"Any damn fool can navigate the world sober. It takes a really good sailor to do it drunk." - Sir Francis Chichester when asked why he carried so much alcohol on his solo sail around the world.

Sunday, September 16, 2012

2013 Solo Mac Qualified

I’m qualified! This past week I took off for my solo Mac Race qualifier; sail a minimum of 24 hrs and a minimum of 100 miles on the boat that I planned on racing. I barely made the 24 hrs, I had to sail outside of Chicago to add time, but I sailed over 150 miles. I left Chicago under small craft warnings with wind in the mid 20’s and gust higher, and steep monstrous waves that sent green water running down the deck. The wind was coming from the NW and I was heading north, so it was going to be wet and lumpy for at least half of the trip.

In all of the sailing that I’ve done, never have I been hit by a bat. About 5 hours out of Chicago, still in daylight, as I went forward to do one of 14 headsail changes, I felt something hit me in the chest, this was at about the same time that a wave came roaring down the deck. I changed the headsail, went back to the cockpit and there laying the in cockpit was a small black bat. I’m not sure if he flew into me or was carried by the wave, but he was to become some happy fish snack.

Despite the waves and wind the trip north was uneventful, until I was offshore of Milwaukee, WI when I was hit by a 52 MPH squall that put Bootlegger on her side and had me testing the limits of my tether and harness.
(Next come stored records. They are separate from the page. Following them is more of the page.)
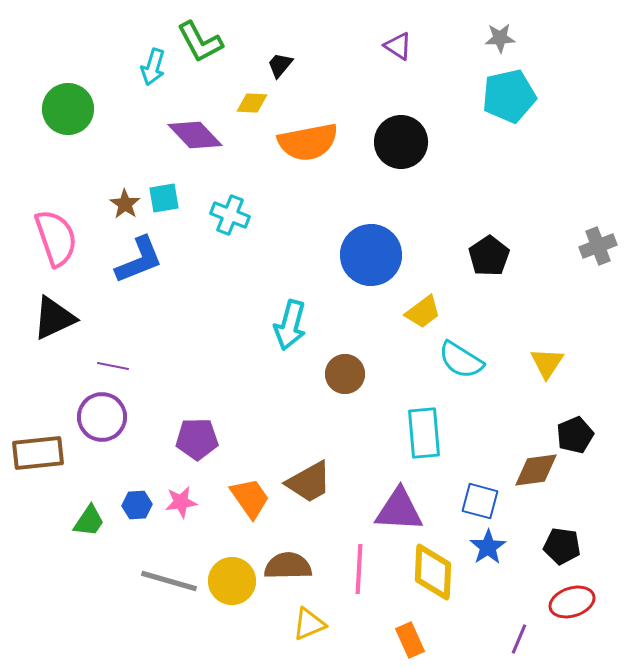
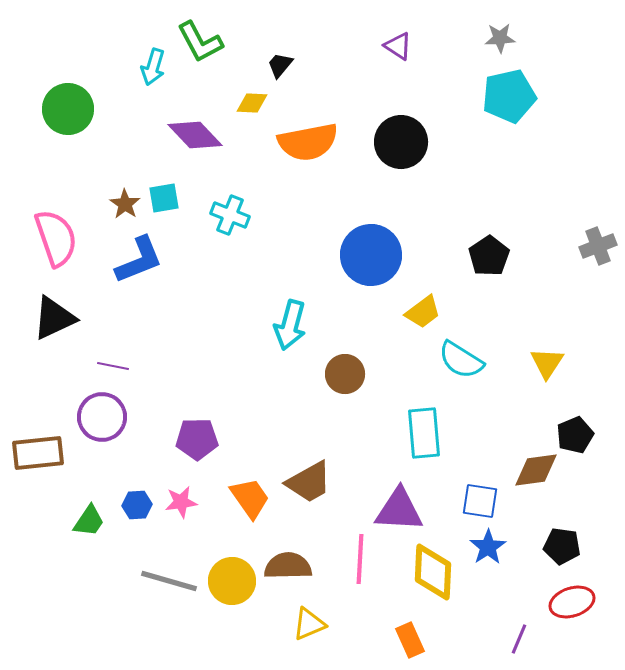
blue square at (480, 501): rotated 6 degrees counterclockwise
pink line at (359, 569): moved 1 px right, 10 px up
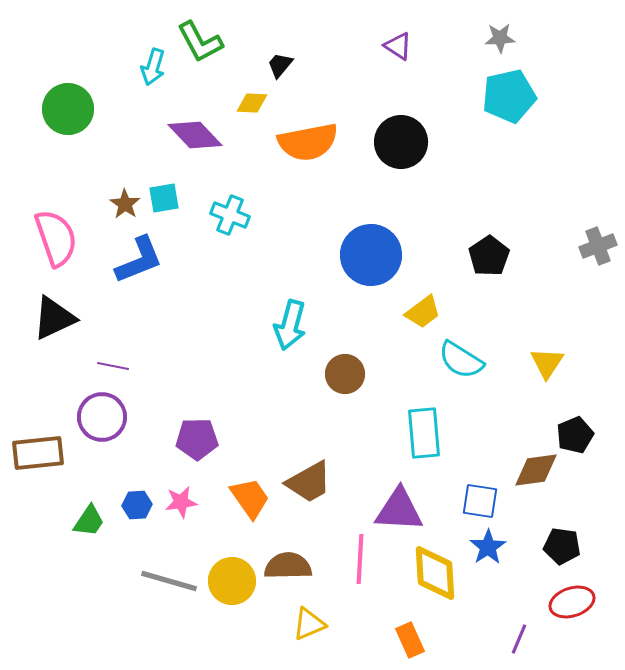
yellow diamond at (433, 572): moved 2 px right, 1 px down; rotated 6 degrees counterclockwise
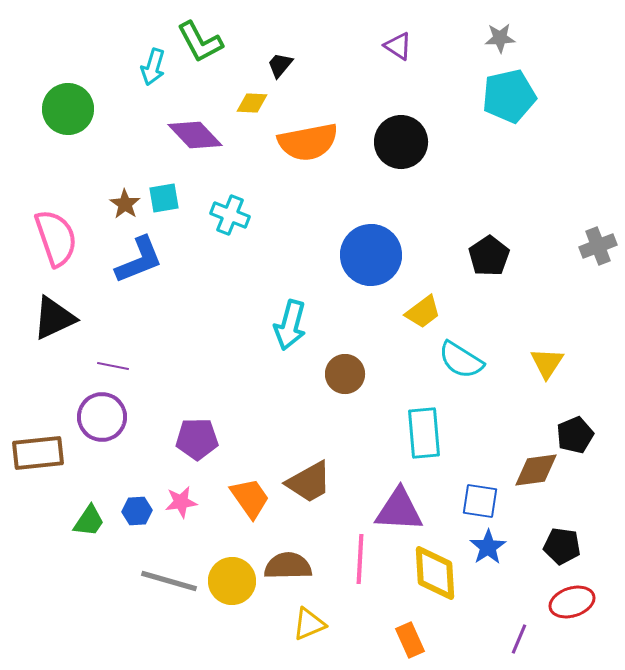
blue hexagon at (137, 505): moved 6 px down
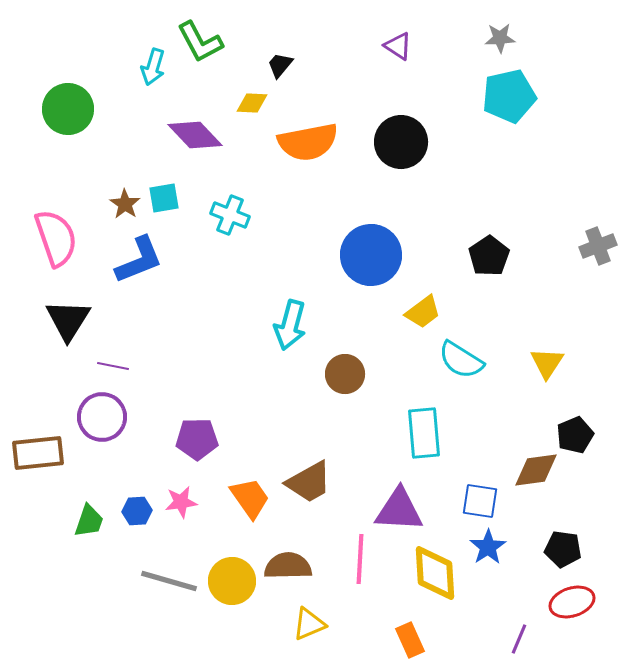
black triangle at (54, 318): moved 14 px right, 2 px down; rotated 33 degrees counterclockwise
green trapezoid at (89, 521): rotated 15 degrees counterclockwise
black pentagon at (562, 546): moved 1 px right, 3 px down
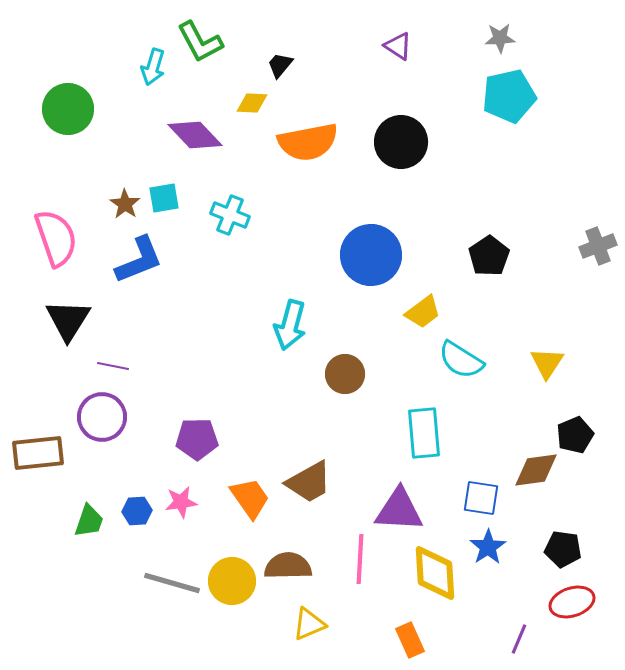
blue square at (480, 501): moved 1 px right, 3 px up
gray line at (169, 581): moved 3 px right, 2 px down
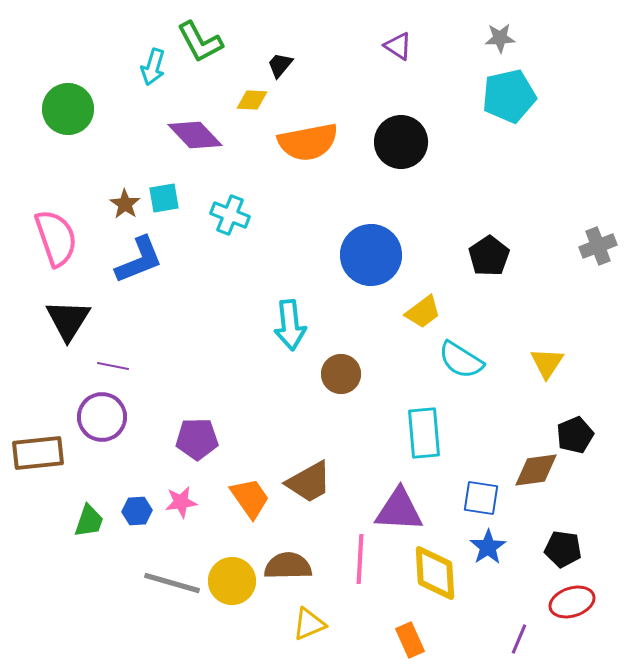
yellow diamond at (252, 103): moved 3 px up
cyan arrow at (290, 325): rotated 21 degrees counterclockwise
brown circle at (345, 374): moved 4 px left
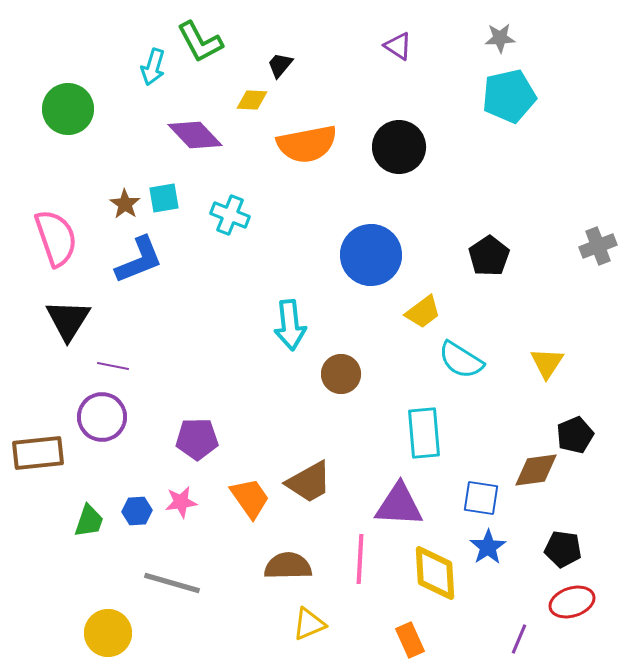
orange semicircle at (308, 142): moved 1 px left, 2 px down
black circle at (401, 142): moved 2 px left, 5 px down
purple triangle at (399, 510): moved 5 px up
yellow circle at (232, 581): moved 124 px left, 52 px down
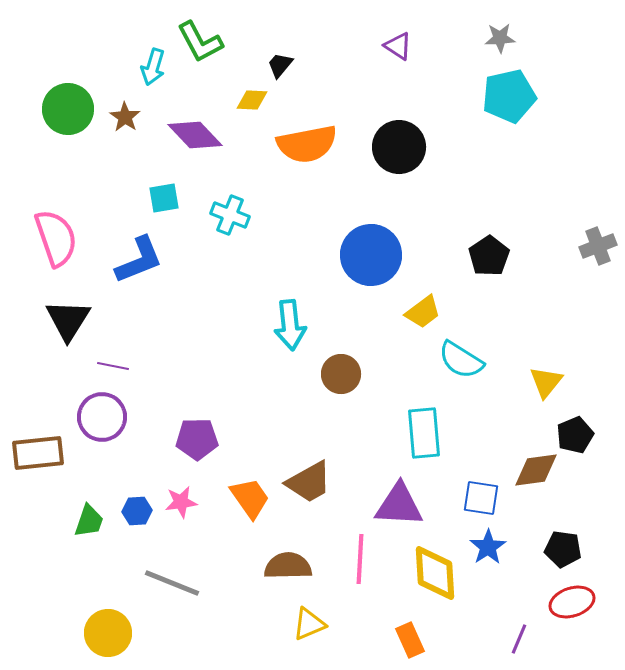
brown star at (125, 204): moved 87 px up
yellow triangle at (547, 363): moved 1 px left, 19 px down; rotated 6 degrees clockwise
gray line at (172, 583): rotated 6 degrees clockwise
I was caught with a #4 and a main with a 2nd reef, which would appear to be not that much sail, but in these winds was way too much. I tried to roll up the 4 only to have the lazy sheet wrap around the block and sheet so that I couldn’t reduce sail, and the main refused to come down because of the pressure on it. Then to make matters worse the main halyard wrapped around the starboard upper spreader, another first. It took a while, but everything was sorted out and the only damage was a tear in the leech of the main from the flogging. Lots of lessons learned.

After the squall the wind shifted to the SW for a short period of time and went very light, slowing my progress back to Chicago to 3kts with very lumpy seas. The original wind returned and off we went to Chicago.

Since returning home I have talked with every accomplished singlehanded sailor and sail maker that I could find and have sorted out and confirmed what I need to change on Bootlegger to make her faster and easier to sail. Don’t get me wrong, Bootlegger is a great boat, but she can always be better. In the mean time I can’t wait to go out again.

Why do I like singlehanded sailing? Most people go about their lives never having to take 100% responsibility for everything they do, not so with singlehanded sailing. Something goes wrong or right and you have to deal with it, it’s that simple. Singlehanded sailing also makes you a better sailor because you’re helmsman, navigator, mechanic, weatherman, trimmer, grinder, tactician, etc.
I really need to get a waterproof camera.